Traditional office vacancy declines for first time in Phoenix since pandemic’s onset

Article originally posted on on August 11, 2025

Following four years of steep occupancy loss, the Phoenix office market is finally showing signs of stabilization.

While the medical office segment has been comparatively resilient over the past five years, performance among the Valley’s traditional for-lease office buildings has been disrupted.

The analysis in this article excludes medical and owner-occupied office buildings and those less than 10,000 square feet to triangulate a more-relevant universe of properties that most traditional office tenants, brokers and owners operate in.

The second quarter of 2025 marked the third-consecutive quarter with flat or positive demand formation in this segment. The 650,000 square feet of positive net absorption, or the change in occupied stock, during that time caused vacancy to fall from a decade-high of 23.6% to 23.1%.

While that amount of demand remains underwhelming for a market that averaged more than 2.5 million square feet of net absorption per year from 2015 to 2019, it marks a notable shift from prior performance, when the Valley regularly shed 500,000 to 1 million square feet of office space per quarter and vacancy was steadily rising.

Dutch Bros’ decision to relocate its headquarters from Grants Pass, Oregon, to Tempe, Arizona, was one of the largest recent contributors to positive demand. The drive-thru coffee chain moved into a 136,400-square-foot building at Liberty Center at Rio Salado, taking full occupancy of a property left vacant by Carvana in 2023.

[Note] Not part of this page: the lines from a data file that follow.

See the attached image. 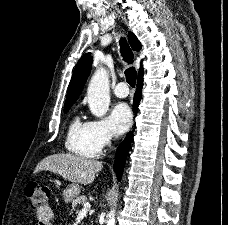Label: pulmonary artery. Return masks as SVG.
<instances>
[{
	"mask_svg": "<svg viewBox=\"0 0 228 225\" xmlns=\"http://www.w3.org/2000/svg\"><path fill=\"white\" fill-rule=\"evenodd\" d=\"M114 94L119 98H125L129 94L128 86L125 82L118 83L114 88Z\"/></svg>",
	"mask_w": 228,
	"mask_h": 225,
	"instance_id": "pulmonary-artery-1",
	"label": "pulmonary artery"
}]
</instances>
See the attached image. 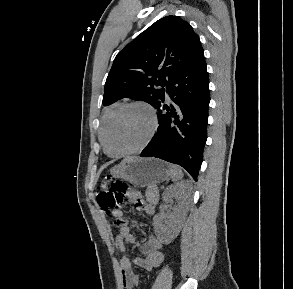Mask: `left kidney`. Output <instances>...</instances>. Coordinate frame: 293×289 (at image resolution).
<instances>
[{
  "instance_id": "1",
  "label": "left kidney",
  "mask_w": 293,
  "mask_h": 289,
  "mask_svg": "<svg viewBox=\"0 0 293 289\" xmlns=\"http://www.w3.org/2000/svg\"><path fill=\"white\" fill-rule=\"evenodd\" d=\"M190 189L189 181H181L169 186L163 193V202L169 205L173 202V198L178 201V205L174 208L171 220L163 224L164 215L157 214L153 218V226L157 238L165 243H171L179 234L183 220L187 211V192Z\"/></svg>"
}]
</instances>
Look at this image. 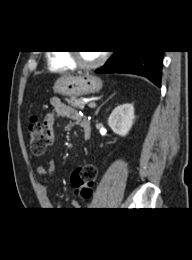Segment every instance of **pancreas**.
<instances>
[{
	"label": "pancreas",
	"mask_w": 192,
	"mask_h": 260,
	"mask_svg": "<svg viewBox=\"0 0 192 260\" xmlns=\"http://www.w3.org/2000/svg\"><path fill=\"white\" fill-rule=\"evenodd\" d=\"M66 102L70 106L81 109V110H83L85 105L87 104L83 99H77V98H72V97L69 99H66Z\"/></svg>",
	"instance_id": "pancreas-1"
}]
</instances>
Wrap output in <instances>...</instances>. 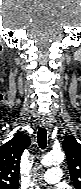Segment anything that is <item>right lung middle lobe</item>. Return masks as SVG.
<instances>
[{
	"label": "right lung middle lobe",
	"mask_w": 81,
	"mask_h": 189,
	"mask_svg": "<svg viewBox=\"0 0 81 189\" xmlns=\"http://www.w3.org/2000/svg\"><path fill=\"white\" fill-rule=\"evenodd\" d=\"M5 189H18V188H11V187H9V188H5Z\"/></svg>",
	"instance_id": "obj_1"
}]
</instances>
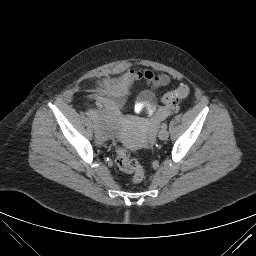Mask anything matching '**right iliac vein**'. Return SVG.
Instances as JSON below:
<instances>
[{
	"label": "right iliac vein",
	"mask_w": 256,
	"mask_h": 256,
	"mask_svg": "<svg viewBox=\"0 0 256 256\" xmlns=\"http://www.w3.org/2000/svg\"><path fill=\"white\" fill-rule=\"evenodd\" d=\"M89 120H90V121H93V122H92V125H93L94 127H96V130H97L98 132H100L101 130H100V128L98 127L99 122H98L97 120H95V117H94V116H90V117H89Z\"/></svg>",
	"instance_id": "1"
}]
</instances>
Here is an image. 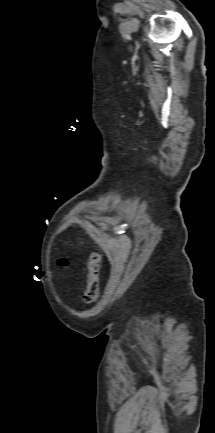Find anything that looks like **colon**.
Instances as JSON below:
<instances>
[{
  "label": "colon",
  "mask_w": 215,
  "mask_h": 433,
  "mask_svg": "<svg viewBox=\"0 0 215 433\" xmlns=\"http://www.w3.org/2000/svg\"><path fill=\"white\" fill-rule=\"evenodd\" d=\"M69 263L68 259L60 258L58 264L61 267L67 266ZM100 269H101V256L97 251L92 252L89 255L87 261V285L83 294V301L85 304L90 305L95 302L99 292L100 286Z\"/></svg>",
  "instance_id": "colon-1"
}]
</instances>
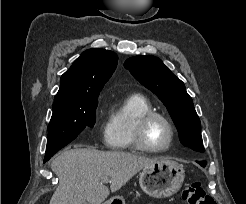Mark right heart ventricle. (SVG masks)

Additionally, a few owner-user sales for vacant office buildings by U-HaulAvnet and others took several large availabilities off the market.

Another factor supporting the sector’s recent stabilization is a near-total lack of supply-side pressure. Speculative traditional office development remains rare, with the bulk of recent projects focused on medical buildings or build-to-suits. In fact, a growing trend has emerged of vacant older suburban offices being demolished to make way for new industrial properties.

Moving forward, the Valley office market seems poised to maintain its momentum, though few expect explosive performance. If the macroeconomy avoids a recession, then limited supply additions and positive, albeit slow, demand formation should allow a recovery to take hold, resulting in modestly falling vacancy through 2026.